Work to complete
The data needs to be returned in full, exactly as it reads.

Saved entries
※ ※ ※
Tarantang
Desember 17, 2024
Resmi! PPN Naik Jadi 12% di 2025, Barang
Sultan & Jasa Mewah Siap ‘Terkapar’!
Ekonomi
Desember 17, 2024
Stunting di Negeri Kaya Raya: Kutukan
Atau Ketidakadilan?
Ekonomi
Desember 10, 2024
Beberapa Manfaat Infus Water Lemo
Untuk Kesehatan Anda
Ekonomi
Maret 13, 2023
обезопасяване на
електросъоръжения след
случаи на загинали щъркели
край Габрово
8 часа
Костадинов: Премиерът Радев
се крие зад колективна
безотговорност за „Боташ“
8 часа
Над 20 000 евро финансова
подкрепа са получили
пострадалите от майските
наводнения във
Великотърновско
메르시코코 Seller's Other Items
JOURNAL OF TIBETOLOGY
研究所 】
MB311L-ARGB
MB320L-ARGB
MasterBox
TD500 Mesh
※ ※ ※
Written response
Tarantang
Desember 17, 2024
Resmi! PPN Naik Jadi 12% di 2025, Barang
Sultan & Jasa Mewah Siap ‘Terkapar’!
Ekonomi
Desember 17, 2024
Stunting di Negeri Kaya Raya: Kutukan
Atau Ketidakadilan?
Ekonomi
Desember 10, 2024
Beberapa Manfaat Infus Water Lemo
Untuk Kesehatan Anda
Ekonomi
Maret 13, 2023
обезопасяване на
електросъоръжения след
случаи на загинали щъркели
край Габрово
8 часа
Костадинов: Премиерът Радев
се крие зад колективна
безотговорност за „Боташ“
8 часа
Над 20 000 евро финансова
подкрепа са получили
пострадалите от майските
наводнения във
Великотърновско
메르시코코 Seller's Other Items
JOURNAL OF TIBETOLOGY
研究所 】
MB311L-ARGB
MB320L-ARGB
MasterBox
TD500 Mesh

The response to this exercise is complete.